Palestinian historian Walid Khalidi, describing the place in 1992, found that:
The rubble of destroyed stone houses is scattered throughout the site, which is otherwise overgrown with olive trees and cactuses [cacti]. A few deserted houses remain, some with round arched entrances and tall windows with various arched designs.
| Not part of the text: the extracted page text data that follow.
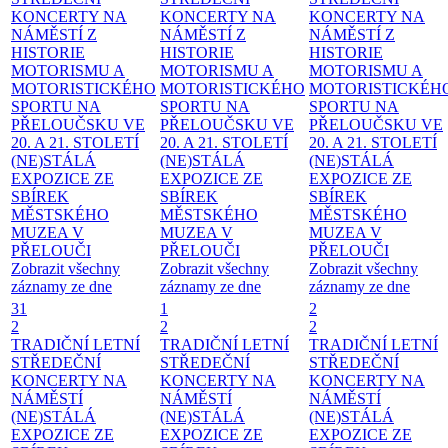
KONCERTY NA
KONCERTY NA
KONCERTY NA
NÁMĚSTÍ
Z
NÁMĚSTÍ
Z
NÁMĚSTÍ
Z
HISTORIE
HISTORIE
HISTORIE
MOTORISMU A
MOTORISMU A
MOTORISMU A
MOTORISTICKÉHO
MOTORISTICKÉHO
MOTORISTICKÉH
SPORTU NA
SPORTU NA
SPORTU NA
PŘELOUČSKU VE
PŘELOUČSKU VE
PŘELOUČSKU VE
20. A 21. STOLETÍ
20. A 21. STOLETÍ
20. A 21. STOLETÍ
(NE)STÁLÁ
(NE)STÁLÁ
(NE)STÁLÁ
EXPOZICE ZE
EXPOZICE ZE
EXPOZICE ZE
SBÍREK
SBÍREK
SBÍREK
MĚSTSKÉHO
MĚSTSKÉHO
MĚSTSKÉHO
MUZEA V
MUZEA V
MUZEA V
PŘELOUČI
PŘELOUČI
PŘELOUČI
Zobrazit všechny
Zobrazit všechny
Zobrazit všechny
záznamy ze dne
záznamy ze dne
záznamy ze dne
31
1
2
2
2
2
TRADIČNÍ LETNÍ
TRADIČNÍ LETNÍ
TRADIČNÍ LETNÍ
STŘEDEČNÍ
STŘEDEČNÍ
STŘEDEČNÍ
KONCERTY NA
KONCERTY NA
KONCERTY NA
NÁMĚSTÍ
NÁMĚSTÍ
NÁMĚSTÍ
(NE)STÁLÁ
(NE)STÁLÁ
(NE)STÁLÁ
EXPOZICE ZE
EXPOZICE ZE
EXPOZICE ZE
In one of the remaining houses, the smooth stone above the entrance arch is inscribed with Arabic calligraphy, a fixture of Palestinian architecture. The well and the village spring also remain.

In 2004 the remains of the Ein al-Zeitun mosque was turned into a milk farm. The Jewish owner removed the stone that indicated the founding date of the mosque and covered the walls with Hebrew graffiti.

==Portrayals in art==
Oral histories from Ein al-Zeitun provided Elias Khoury with material for his 1998 book Bab al Shams (Gate of the Sun), which was filmed in 2004.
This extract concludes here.